板橋区立小学校PTA連合会

会長の100冊読書(53)『義経』

司馬遼太郎「義経」

大河ドラマの平清盛ではなく敢えて源義経。なんか変な読後感の残る本です。司馬遼太郎というと、「竜馬がゆく」(坂本竜馬)「国盗り物語」(斎藤道三+織田信長)「項羽と劉邦」のような、登場人物の魅力で一気に読み進む小気味いい感じか、「坂の上の雲」(秋山兄弟+正岡子規)「燃えよ剣」(土方歳三)あたりの、「こんな人がいたんだ」「こんな人にこんな面があったんだ」という「ほほぉー」みたいな感じの分類かと思ってました。そこで出会ったのが「関が原」。徳川家康がいかにして豊臣恩顧の諸将を切り崩し、豊臣vs徳川ではなく石田光成vs徳川の私戦に持ち込み、諸将を味方(というか敵の敵)に引き入れるか。延々と政治や人心掌握が語られます。

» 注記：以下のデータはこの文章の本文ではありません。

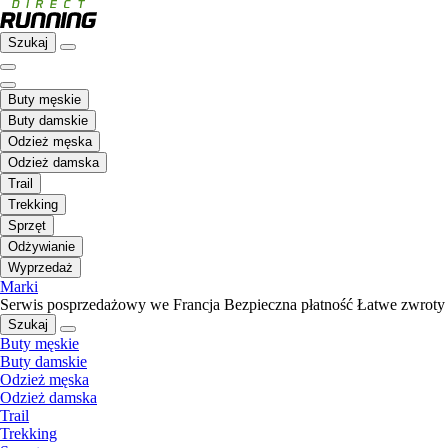
Szukaj
Buty męskie
Buty damskie
Odzież męska
Odzież damska
Trail
Trekking
Sprzęt
Odżywianie
Wyprzedaż
Marki
Serwis posprzedażowy we Francja
Bezpieczna płatność
Łatwe zwroty
Szukaj
Buty męskie
Buty damskie
Odzież męska
Odzież damska
Trail
Trekking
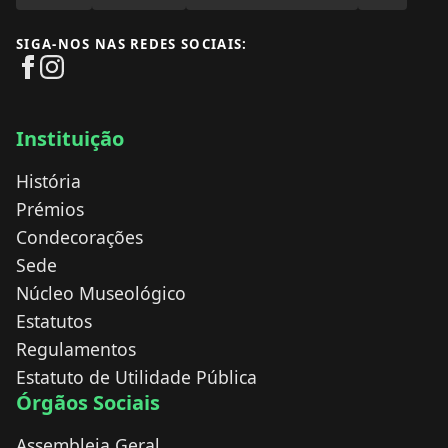
SIGA-NOS NAS REDES SOCIAIS:
Instituição
História
Prémios
Condecorações
Sede
Núcleo Museológico
Estatutos
Regulamentos
Estatuto de Utilidade Pública
Órgãos Sociais
Assembleia Geral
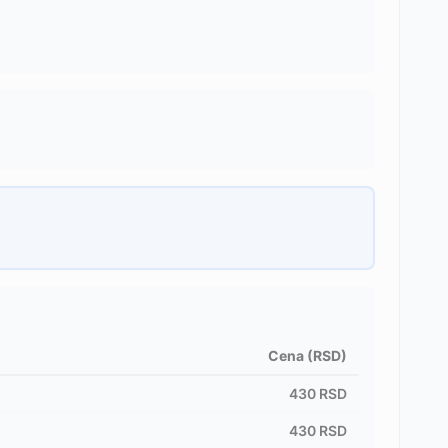
Cena (RSD)
430
RSD
430
RSD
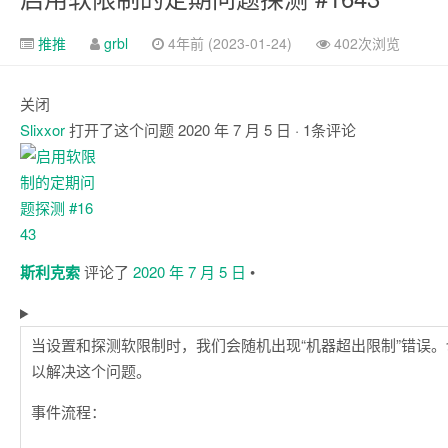
推推
grbl
4年前 (2023-01-24)
402次浏览
关闭
Slixxor
打开了这个问题
2020 年 7 月 5 日
· 1条评论
注
释
斯利克索
评论了
2020 年 7 月 5 日
•
当设置和探测软限制时，我们会随机出现“机器超出限制”错误
以解决这个问题。
事件流程：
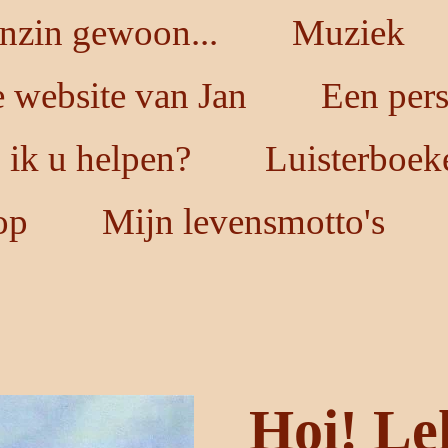
nzin gewoon...
Muziek
 website van Jan
Een per
ik u helpen?
Luisterboek
op
Mijn levensmotto's
Hoi! Le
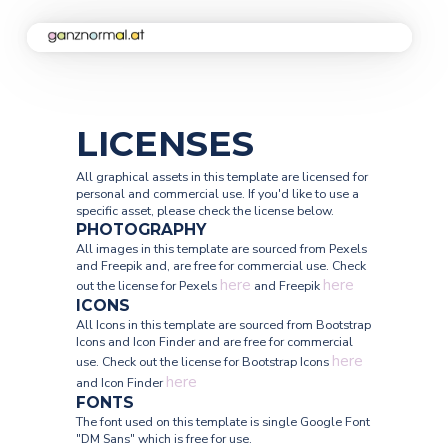
Home
Kampagne
LICENSES
All graphical assets in this template are licensed for
personal and commercial use. If you'd like to use a
Aktuelles
specific asset, please check the license below.
PHOTOGRAPHY
All images in this template are sourced from Pexels
and Freepik and, are free for commercial use. Check
Soforthilfe
here
here
out the license for Pexels
and Freepik
ICONS
All Icons in this template are sourced from Bootstrap
Über uns
Icons and Icon Finder and are free for commercial
here
use. Check out the license for Bootstrap Icons
here
and Icon Finder
FONTS
Kontakt
The font used on this template is single Google Font
"DM Sans" which is free for use.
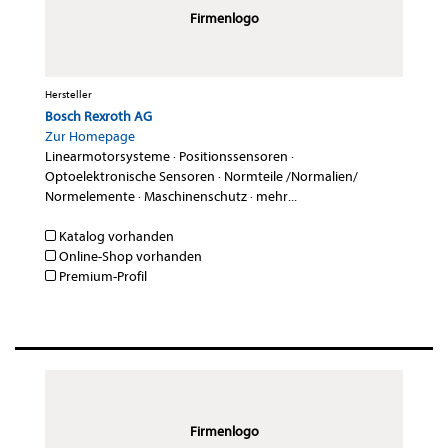
Firmenlogo
Hersteller
Bosch Rexroth AG
Zur Homepage
Linearmotorsysteme
·
Positionssensoren
·
Optoelektronische Sensoren
·
Normteile /Normalien/
Normelemente
·
Maschinenschutz
·
mehr...
Katalog vorhanden
Online-Shop vorhanden
Premium-Profil
Firmenlogo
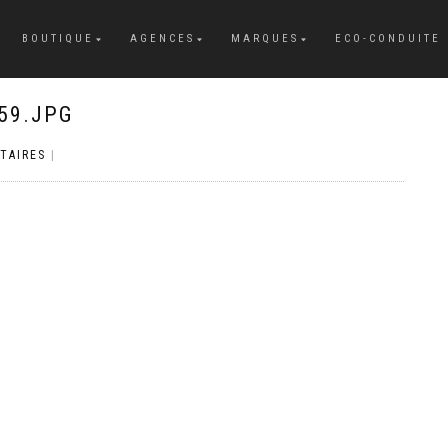
BOUTIQUE
AGENCES
MARQUES
ECO-CONDUITE
59.JPG
TAIRES
|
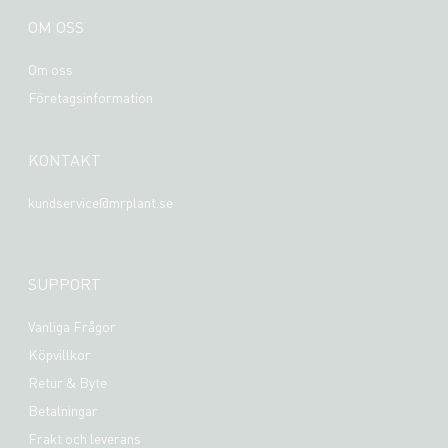
OM OSS
Om oss
Företagsinformation
KONTAKT
kundservice@mrplant.se
SUPPORT
Vanliga Frågor
Köpvillkor
Retur & Byte
Betalningar
Frakt och leverans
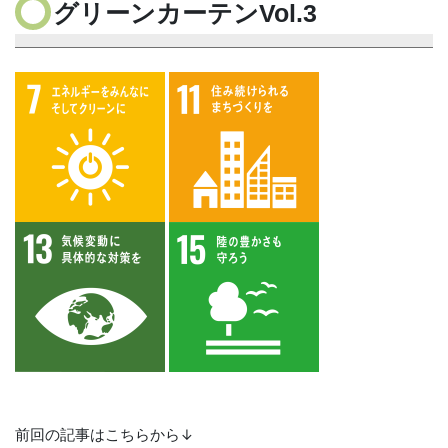
グリーンカーテンVol.3
前回の記事はこちらから↓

そして別の意味ですごいのがこれ、「義経」。もちろん源義経です。司馬さん、たぶん冒頭の人たちは好き。徳川家康については畏敬とまでは言いませんが好意以上の半端ないすごさを感じてるのかも。

しかしこの源義経については、「?」。むしろ、「嫌い?馬鹿にしてる?」っていう感じです。普通、「義経」なんて題を見ると、鵯越や屋島の奇襲、壇ノ浦八艘飛び、そしてその周辺の華々しい戦勝の場面や悲壮な最期が浮かぶんでしょうが、これは違います。もちろん義経の類稀なる軍事能力は激賞され、武将を惹きつける能力も(少しだけ)書かれてますが、それを超えて語られる、生涯変わらない勘違い、そして政治力の欠如・・・。大人ってやっぱり政治力がないとダメなのかなぁ・・・などと思ってしまうところで、正直読後感気持ち悪いです。

子ども達には、「義経」ではなくまずは「竜馬がゆく」をお奨めします。結論として、本題のお奨めは一つの作品ではなく一連の「司馬遼太郎」ということで。時代背景や人間観察の眼力は素晴らしく、何度読んでもそのたびに新たな感慨があります。